Two years after islands completed almost all sit empty, victims of downturn.

ByABC News
March 23, 2010, 12:16 PM

DUBAI, March 26, 2010 -- The World is a lonely place.

As a speedboat takes you two and a half miles off the coast of Dubai, across stunning views of the city skyline, you arrive at a quiet unlike anything in the city. The islands, mounds of sand rising at most 10 feet high, nearly all look deserted.

In truth, they're lying in wait. Since the global economic downturn, and its hard hit on Dubai, it hasn't been worth the owners' economic while to build on their million-dollar sandlots.

While more than two thirds of the more than 500 islands have been bought, only 33 have been handed over to developers. Nakheel, the real estate development branch of Dubai World, confirmed that only two projects are currently under construction, one called the Heart of Europe, on Germany and the Netherlands islands, and a beach club on Lebanon island.

One other island, Greenland, hosts a model villa that is believed to belong to Sheikh Mohammed bin Rashid al Maktoum, the ruler of Dubai, though Nakheel would not confirm the identity of its owner.

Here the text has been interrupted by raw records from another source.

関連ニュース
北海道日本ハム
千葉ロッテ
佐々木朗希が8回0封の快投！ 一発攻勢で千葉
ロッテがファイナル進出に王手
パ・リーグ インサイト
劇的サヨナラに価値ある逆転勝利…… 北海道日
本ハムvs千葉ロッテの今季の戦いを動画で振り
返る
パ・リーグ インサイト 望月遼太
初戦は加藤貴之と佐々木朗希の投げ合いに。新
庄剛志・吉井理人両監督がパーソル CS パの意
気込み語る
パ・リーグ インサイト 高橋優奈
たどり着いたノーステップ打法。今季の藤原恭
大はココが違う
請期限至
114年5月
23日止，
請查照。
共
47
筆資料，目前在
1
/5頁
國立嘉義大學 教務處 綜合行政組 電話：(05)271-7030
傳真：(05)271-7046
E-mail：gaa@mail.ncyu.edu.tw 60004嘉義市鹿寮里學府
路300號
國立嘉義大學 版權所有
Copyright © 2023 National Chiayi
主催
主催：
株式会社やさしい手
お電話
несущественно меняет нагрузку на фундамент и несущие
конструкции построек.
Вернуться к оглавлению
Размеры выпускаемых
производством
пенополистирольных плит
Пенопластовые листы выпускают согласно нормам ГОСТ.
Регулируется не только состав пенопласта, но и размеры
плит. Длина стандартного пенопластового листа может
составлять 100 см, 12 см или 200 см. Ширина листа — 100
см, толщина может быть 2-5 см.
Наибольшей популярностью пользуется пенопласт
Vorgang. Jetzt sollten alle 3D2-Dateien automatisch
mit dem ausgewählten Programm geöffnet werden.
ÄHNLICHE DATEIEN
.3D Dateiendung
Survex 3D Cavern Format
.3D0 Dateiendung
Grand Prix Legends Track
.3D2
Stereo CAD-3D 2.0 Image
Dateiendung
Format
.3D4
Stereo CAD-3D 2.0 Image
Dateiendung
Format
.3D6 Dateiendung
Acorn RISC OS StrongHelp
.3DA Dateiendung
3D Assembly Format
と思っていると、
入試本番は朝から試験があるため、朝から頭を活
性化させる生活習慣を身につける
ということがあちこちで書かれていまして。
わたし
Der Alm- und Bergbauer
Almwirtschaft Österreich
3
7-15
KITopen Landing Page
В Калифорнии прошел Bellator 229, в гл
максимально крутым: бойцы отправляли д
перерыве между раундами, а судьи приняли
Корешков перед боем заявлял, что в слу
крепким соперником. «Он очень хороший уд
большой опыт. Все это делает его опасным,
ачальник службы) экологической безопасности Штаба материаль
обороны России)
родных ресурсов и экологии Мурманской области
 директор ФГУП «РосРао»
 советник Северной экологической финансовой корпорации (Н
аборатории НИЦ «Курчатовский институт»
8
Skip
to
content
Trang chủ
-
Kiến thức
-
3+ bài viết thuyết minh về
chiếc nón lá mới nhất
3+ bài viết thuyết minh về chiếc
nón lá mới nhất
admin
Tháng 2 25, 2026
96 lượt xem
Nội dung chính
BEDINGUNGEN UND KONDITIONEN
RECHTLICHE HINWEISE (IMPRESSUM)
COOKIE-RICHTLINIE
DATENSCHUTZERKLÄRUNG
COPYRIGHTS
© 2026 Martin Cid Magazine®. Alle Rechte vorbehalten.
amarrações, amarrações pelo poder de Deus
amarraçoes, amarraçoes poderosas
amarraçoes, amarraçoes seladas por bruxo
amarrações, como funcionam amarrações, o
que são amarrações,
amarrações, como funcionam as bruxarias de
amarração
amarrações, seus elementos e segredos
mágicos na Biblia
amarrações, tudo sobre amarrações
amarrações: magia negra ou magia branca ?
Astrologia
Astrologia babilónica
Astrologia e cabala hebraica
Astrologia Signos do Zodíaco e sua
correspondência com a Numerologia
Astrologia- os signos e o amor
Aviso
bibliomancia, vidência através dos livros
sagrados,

Another reason The World looks lonely: It was supposed to have a neighbor in The Universe, a similar project with man-made islands mapping out the solar system, but that project, along with the $3.5 billion Dubai Waterfront, were slowed as Dubai's economy, particularly its linchpin real estate sector, took a sharp dive.

Developers on The World have suffered a range of fortunes, from bankruptcy to suicide to simply sitting back until financial conditions and access to credit improve.

"I'm probably not going to build this year. ... Right now I don't have the financing," said Baron Jean van Gysel de Miese, a Belgian aristocrat planning a boutique hotel on the island of Greece. He told ABC News he hopes to build in 2011.

A spokesman with Select Property, the company behind the billion-dollar Aquitania project on the islands of Spain and France, echoed the sentiment.

"We're reviewing our business plans in light of the economy, and waiting to see what happens with other developers," the Select Property spokesman said.